The exhibition features a series of Arruda’s seascapes, made on prepared surfaces using a reductive process whereby the impression of light is attained through the subtraction of pigment. Devoid of specific reference points, the seascapes are all grounded only by their thin horizon lines. Above and below this border, charged atmospheric conditions engage further dichotomies between sky and earth, the nebulous and the solid, the psychic and the visual.
Installation view, Lucas Arruda: Assum Preto, David Zwirner, New York, 2024
“Many of the artist’s works are characterized by a propensity for abstraction; their association with landscape is often only suggested by a horizon line, visible to varying degrees … the subject appears to have become a pretext for the artist to largely devote himself to exploring the possibilities offered by painting itself.”
—Moritz Wesseler, director, Fridericianum
In their hazy ambiguity, some of Arruda’s seascapes bring to mind Gerhard Richter, whose own depictions of the ocean seem to only hint at the horizon line. While Arruda’s work finds different conceptual origins than Richter’s, his use of seriality mirrors that of the latter artist’s Atlas series, in which Richter rearranged various sea photographs to combine sky and water parts with differing light conditions.

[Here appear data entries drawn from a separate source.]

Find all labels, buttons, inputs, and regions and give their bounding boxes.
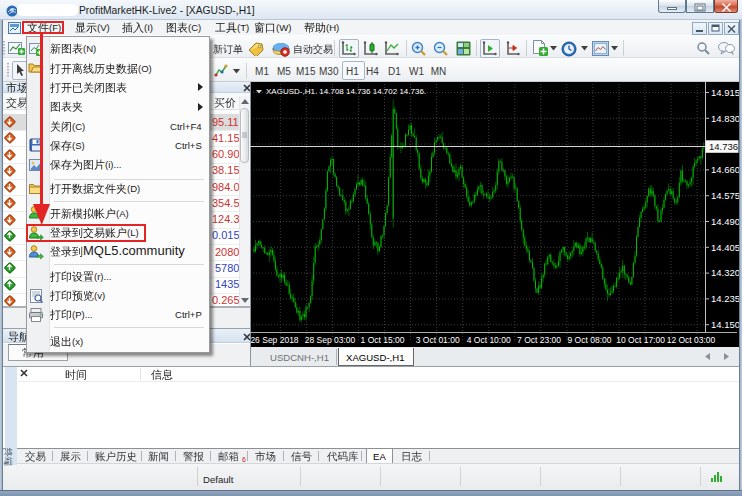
svg-text:(D): (D) [127,184,140,195]
svg-text:14.320: 14.320 [711,267,739,278]
svg-text:354.5: 354.5 [212,197,240,209]
svg-text:(W): (W) [276,22,291,33]
svg-text:26 Sep 2018: 26 Sep 2018 [250,335,298,345]
svg-text:(N): (N) [83,44,96,55]
svg-text:28 Sep 03:00: 28 Sep 03:00 [305,335,356,345]
svg-text:MQL5.community: MQL5.community [83,244,185,259]
svg-text:ProfitMarketHK-Live2 - [XAGUSD: ProfitMarketHK-Live2 - [XAGUSD-,H1] [79,5,255,16]
svg-text:14.830: 14.830 [711,113,739,124]
svg-text:6: 6 [242,456,246,463]
svg-text:Default: Default [203,474,234,485]
svg-text:14.235: 14.235 [711,293,739,304]
svg-text:984.0: 984.0 [212,181,240,193]
svg-text:(P)...: (P)... [72,310,93,321]
svg-text:95.11: 95.11 [212,116,239,128]
svg-text:XAGUSD-,H1: XAGUSD-,H1 [346,352,404,363]
svg-text:1 Oct 15:00: 1 Oct 15:00 [361,335,405,345]
svg-text:(i)...: (i)... [105,160,121,171]
svg-text:USDCNH-,H1: USDCNH-,H1 [270,352,329,363]
svg-text:(I): (I) [144,22,153,33]
svg-text:41.15: 41.15 [212,132,240,144]
svg-text:5780: 5780 [215,262,239,274]
svg-text:XAGUSD-,H1. 14.708 14.736 14.7: XAGUSD-,H1. 14.708 14.736 14.702 14.736. [266,87,426,96]
svg-text:Ctrl+F4: Ctrl+F4 [170,121,202,132]
svg-text:(C): (C) [188,22,201,33]
svg-text:(T): (T) [237,22,249,33]
svg-text:60.90: 60.90 [212,149,240,161]
svg-text:38.15: 38.15 [212,165,240,177]
svg-text:(C): (C) [72,121,85,132]
svg-text:(V): (V) [97,22,110,33]
svg-text:124.3: 124.3 [212,214,240,226]
svg-text:Ctrl+S: Ctrl+S [175,140,202,151]
svg-text:14.490: 14.490 [711,216,739,227]
svg-text:2080: 2080 [215,246,239,258]
svg-text:9 Oct 08:00: 9 Oct 08:00 [568,335,612,345]
svg-text:(O): (O) [138,63,152,74]
svg-text:14.660: 14.660 [711,164,739,175]
svg-text:(S): (S) [72,140,85,151]
svg-text:10 Oct 17:00: 10 Oct 17:00 [616,335,665,345]
svg-text:(x): (x) [72,336,83,347]
svg-text:(H): (H) [326,22,339,33]
svg-text:(r)...: (r)... [94,271,112,282]
svg-text:7 Oct 23:00: 7 Oct 23:00 [517,335,561,345]
svg-text:14.405: 14.405 [711,242,739,253]
svg-text:(v): (v) [94,290,105,301]
svg-text:14.915: 14.915 [711,87,739,98]
svg-text:(A): (A) [116,208,129,219]
svg-text:4 Oct 10:00: 4 Oct 10:00 [467,335,511,345]
svg-text:Ctrl+P: Ctrl+P [175,310,202,321]
svg-text:14.736: 14.736 [709,141,738,152]
svg-text:14.150: 14.150 [711,319,739,330]
svg-text:3 Oct 01:00: 3 Oct 01:00 [416,335,460,345]
svg-text:EA: EA [373,451,386,462]
svg-text:0.015: 0.015 [212,230,240,242]
svg-text:12 Oct 03:00: 12 Oct 03:00 [667,335,716,345]
svg-text:1435: 1435 [215,279,239,291]
svg-text:14.575: 14.575 [711,190,739,201]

Gerhard Richter, Seascape, 1975 (detail). Private Collection, Medina, Washington. Photo courtesy of The Metropolitan Museum of Art, New York
Gerhard Richter, Seestücke (Foto-Collagen), Sheet 185, 1969 (detail). Collection of Städtische Galerie im Lenbachhaus und Kunstbau München, Munich, Germany
“Yet Arruda’s scenes are lonelier than those of the historical artists.… Turner and Constable gradually remove the figure in their work.… Arruda goes a step further. Apparently no one lives in or ventures to the places he paints.… The materiality of Arruda’s landscape is all but disregarded in favor of atmosphere.”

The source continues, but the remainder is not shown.